Кроме того, если бы палата общин полностью состояла из представителей различных профессий, ее работа все равно протекала бы в рамках наших законов, обычаев и правил, основанных на практике; она уравновешена палатой лордов, подчиняющейся воле короля, который может по своему желанию предложить ей продолжить или прекратить свою деятельность. Прямая и косвенная власть палаты общин, конечно, очень велика и она может долго сохранять свое значение и дух подлинного величия. (И она будет оставаться такой, пока удастся удержать нарушителей закона в Индии от их желания стать законодателями в Англии.)

Однако власть палаты общин, как бы ни была она велика, это капля в океане по сравнению с властью, которой пользуется устойчивое большинство в вашем Национальном собрании. Это собрание с начала беспорядков не подчинялось более никакому закону, никакому строгому регламенту или установленному обычаю, которые могли бы ограничить его власть. Все его члены, вместо того, чтобы признать необходимость действовать в рамках уже установленной конституции, решили сами создать конституцию, которая соответствовала бы их планам. Ими не может править никто ни в небе, ни на земле. Какие головы надо иметь, какие сердца, какие способности, чтобы осмелиться не только создавать законы при принятой конституции, но одним махом создать новую конституцию для огромного королевства и каждой его части, пригодную и для монарха на троне и прихожанина самого захудалого прихода. Но «дуракам закон не писан». В подобном положении, когда власть безгранична, а цели ее не определены и не поддаются определению, повсеместное распространение нравственного зла и почти физическая неспособность людей, наделенных властью, выполнять свои обязанности может быть причиной ужасных потрясений.
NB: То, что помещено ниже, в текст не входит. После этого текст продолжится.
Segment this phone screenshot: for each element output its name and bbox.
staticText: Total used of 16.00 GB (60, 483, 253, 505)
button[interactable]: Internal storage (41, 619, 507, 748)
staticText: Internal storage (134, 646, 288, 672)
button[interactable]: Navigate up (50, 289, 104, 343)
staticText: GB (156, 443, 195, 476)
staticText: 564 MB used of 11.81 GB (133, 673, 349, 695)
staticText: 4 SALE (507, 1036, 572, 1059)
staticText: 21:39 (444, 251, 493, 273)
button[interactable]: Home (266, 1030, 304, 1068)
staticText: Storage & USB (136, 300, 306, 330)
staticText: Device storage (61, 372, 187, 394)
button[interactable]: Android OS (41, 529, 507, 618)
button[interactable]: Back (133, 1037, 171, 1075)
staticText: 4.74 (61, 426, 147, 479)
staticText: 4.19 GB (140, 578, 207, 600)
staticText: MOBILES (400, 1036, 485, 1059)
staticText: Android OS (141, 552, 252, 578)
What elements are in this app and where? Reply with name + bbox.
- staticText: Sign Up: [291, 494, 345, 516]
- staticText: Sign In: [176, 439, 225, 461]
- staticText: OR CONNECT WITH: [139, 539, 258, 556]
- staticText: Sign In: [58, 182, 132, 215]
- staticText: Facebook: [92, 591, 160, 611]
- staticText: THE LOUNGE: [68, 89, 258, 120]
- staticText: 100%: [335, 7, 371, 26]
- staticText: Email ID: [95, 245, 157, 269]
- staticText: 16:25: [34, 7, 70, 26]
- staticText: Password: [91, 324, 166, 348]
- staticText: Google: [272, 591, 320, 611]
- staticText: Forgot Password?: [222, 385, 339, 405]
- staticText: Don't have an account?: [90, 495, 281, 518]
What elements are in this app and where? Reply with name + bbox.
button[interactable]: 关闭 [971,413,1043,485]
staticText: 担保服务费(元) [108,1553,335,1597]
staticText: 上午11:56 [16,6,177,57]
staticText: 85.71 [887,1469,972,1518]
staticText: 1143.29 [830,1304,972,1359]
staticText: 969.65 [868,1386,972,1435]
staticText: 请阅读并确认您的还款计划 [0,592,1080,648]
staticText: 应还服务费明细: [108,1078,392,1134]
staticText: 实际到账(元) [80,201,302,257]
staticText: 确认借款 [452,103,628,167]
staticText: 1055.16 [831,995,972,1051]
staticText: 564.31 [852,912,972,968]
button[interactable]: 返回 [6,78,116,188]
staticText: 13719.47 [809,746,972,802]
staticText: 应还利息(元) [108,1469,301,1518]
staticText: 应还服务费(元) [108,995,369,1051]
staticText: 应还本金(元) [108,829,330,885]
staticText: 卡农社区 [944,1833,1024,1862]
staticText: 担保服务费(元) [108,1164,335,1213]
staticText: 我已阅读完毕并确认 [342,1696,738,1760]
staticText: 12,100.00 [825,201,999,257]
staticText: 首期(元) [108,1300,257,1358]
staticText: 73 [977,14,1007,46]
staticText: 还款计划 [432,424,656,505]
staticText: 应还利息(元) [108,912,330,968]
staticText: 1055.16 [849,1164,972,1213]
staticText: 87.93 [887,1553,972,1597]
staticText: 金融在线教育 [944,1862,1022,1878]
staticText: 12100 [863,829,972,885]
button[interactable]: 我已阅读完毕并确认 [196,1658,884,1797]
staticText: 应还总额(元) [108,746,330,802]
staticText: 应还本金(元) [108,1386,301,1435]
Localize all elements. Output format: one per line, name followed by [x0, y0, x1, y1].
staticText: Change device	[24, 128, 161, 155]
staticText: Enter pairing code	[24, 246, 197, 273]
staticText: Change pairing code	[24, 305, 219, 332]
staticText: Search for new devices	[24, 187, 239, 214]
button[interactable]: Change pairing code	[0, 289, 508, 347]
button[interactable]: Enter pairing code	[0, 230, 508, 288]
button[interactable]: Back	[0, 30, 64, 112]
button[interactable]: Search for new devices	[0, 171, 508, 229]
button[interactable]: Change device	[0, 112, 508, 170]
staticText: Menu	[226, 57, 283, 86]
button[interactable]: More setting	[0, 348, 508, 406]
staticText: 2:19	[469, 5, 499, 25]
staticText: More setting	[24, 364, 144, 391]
Изучив состав собрания третьего сословия, я обратил свой взгляд на представителей духовенства. По-видимому, в данном случае выборы были проведены так, что для большой и трудной работы по строительству нового государства в парламент был послан целый легион простых деревенских кюре; людей, которые видели богатство только на картинках; ничего не знающих о мире, существующем за пределами их погруженных в безнадежную бедность деревень; могущих лишь с завистью смотреть на любую собственность — частную или церковную. Ради малейшей надежды на проценты от награбленного они будут готовы поддержать любые нападки на общественное богатство, урвать свою долю от которого им удастся только во всеобщей свалке. Таким образом, вместо того, чтобы противостоять силе корыстолюбцев, представляющих третье сословие, эти кюре неизбежно станут активными помощниками, в лучшем случае — пассивными исполнителями для тех, кому они привыкли подчиняться у себя дома. Они пополнят ряды мелких карьеристов из третьего сословия, привнеся с собой энергию невежества, самонадеянности, страсти к наживе, которой никто не сможет противостоять. С самого начала было очевидно, что большинство третьего сословия в союзе с большинством от духовенства отнесутся благосклонно к отвратительным планам отдельных личностей из первого сословия, направленных на уничтожение дворянства. Эти отступники предложат весьма соблазнительную приманку своим новым приверженцам, разрушая и уничтожая собственный класс. Для них все привилегии, составляющие счастье их близких, ничего не стоят. Они презирают свое сословие тем больше, чем выше ставят собственные достоинства. Одним из первых симптомов того, что они погрязли в эгоизме и чрезмерных амбициях, явилось то презрение к дворянскому достоинству, которое принадлежит не только им. Привязанность к своему классу, любовь к маленькому клану, к которому ты принадлежишь — первый принцип, из которого произрастает общественное признание. Это первое звено в цепи, связывающей нас любовью к своей стране и человечеству. Только люди нечистоплотные могут изменить своему классу ради личных выгод.

Во времена гражданских волнений в Англии было несколько человек, таких, как граф Холанд, которые вместе со своими семьями получили от короля привилегии, а затем присоединились к мятежникам, недовольство которых вызвали сами. Они помогли сокрушить монархию, которой клялись в верности, погубили своего благодетеля.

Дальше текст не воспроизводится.